Your goal:
Restate word for word the lines of the entries below, starting with the line that holds "KIVI RETAIL SRL" and ending with the line that holds "SUPORT CLIENTI", and no others.

*** Opening of Source material ***

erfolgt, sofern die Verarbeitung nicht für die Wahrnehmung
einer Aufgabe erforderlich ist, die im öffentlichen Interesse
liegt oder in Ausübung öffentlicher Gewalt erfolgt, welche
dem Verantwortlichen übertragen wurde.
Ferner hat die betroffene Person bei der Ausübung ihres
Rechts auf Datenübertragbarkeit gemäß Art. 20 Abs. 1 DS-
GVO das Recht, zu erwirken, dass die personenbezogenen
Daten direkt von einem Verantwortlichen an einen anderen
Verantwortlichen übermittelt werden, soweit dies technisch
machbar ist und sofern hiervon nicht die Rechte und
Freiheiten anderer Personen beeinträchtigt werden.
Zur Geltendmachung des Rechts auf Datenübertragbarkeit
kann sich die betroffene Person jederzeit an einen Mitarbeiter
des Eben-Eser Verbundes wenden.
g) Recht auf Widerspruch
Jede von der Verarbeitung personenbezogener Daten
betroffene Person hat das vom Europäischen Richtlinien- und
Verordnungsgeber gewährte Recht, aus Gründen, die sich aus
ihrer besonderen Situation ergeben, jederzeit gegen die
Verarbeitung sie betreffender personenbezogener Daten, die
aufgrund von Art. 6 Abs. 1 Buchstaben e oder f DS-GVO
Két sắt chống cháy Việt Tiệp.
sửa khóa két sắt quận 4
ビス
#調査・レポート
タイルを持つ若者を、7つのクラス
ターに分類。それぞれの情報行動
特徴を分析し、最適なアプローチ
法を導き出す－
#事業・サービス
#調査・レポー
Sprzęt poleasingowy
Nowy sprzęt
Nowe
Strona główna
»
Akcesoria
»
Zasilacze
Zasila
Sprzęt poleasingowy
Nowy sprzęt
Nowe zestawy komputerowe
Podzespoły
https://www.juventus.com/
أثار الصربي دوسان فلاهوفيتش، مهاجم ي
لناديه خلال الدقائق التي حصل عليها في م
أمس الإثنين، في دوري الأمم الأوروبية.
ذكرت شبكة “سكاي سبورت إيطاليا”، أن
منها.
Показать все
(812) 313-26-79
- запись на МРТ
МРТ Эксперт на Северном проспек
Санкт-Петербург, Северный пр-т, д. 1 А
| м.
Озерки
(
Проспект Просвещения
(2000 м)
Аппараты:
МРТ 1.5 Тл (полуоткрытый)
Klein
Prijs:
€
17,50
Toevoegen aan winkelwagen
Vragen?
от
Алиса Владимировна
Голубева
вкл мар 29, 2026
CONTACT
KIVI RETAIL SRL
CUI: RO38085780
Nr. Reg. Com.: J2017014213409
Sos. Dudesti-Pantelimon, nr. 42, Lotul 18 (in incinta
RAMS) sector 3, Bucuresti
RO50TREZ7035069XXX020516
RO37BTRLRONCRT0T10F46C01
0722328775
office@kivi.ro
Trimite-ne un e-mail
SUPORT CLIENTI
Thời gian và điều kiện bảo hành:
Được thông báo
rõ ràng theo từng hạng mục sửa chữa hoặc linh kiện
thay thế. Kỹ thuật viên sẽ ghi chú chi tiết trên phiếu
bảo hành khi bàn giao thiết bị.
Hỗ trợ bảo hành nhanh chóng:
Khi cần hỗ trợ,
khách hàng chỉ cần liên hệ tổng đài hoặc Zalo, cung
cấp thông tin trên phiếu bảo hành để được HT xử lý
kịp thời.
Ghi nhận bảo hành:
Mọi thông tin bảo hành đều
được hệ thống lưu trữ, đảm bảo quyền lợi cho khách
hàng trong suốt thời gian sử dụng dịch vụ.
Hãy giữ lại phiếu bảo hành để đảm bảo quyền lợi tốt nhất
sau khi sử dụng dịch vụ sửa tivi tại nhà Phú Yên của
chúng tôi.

*** Close of Source material ***

Answer box:
KIVI RETAIL SRL
CUI: RO38085780
Nr. Reg. Com.: J2017014213409
Sos. Dudesti-Pantelimon, nr. 42, Lotul 18 (in incinta
RAMS) sector 3, Bucuresti
RO50TREZ7035069XXX020516
RO37BTRLRONCRT0T10F46C01
0722328775
office@kivi.ro
Trimite-ne un e-mail
SUPORT CLIENTI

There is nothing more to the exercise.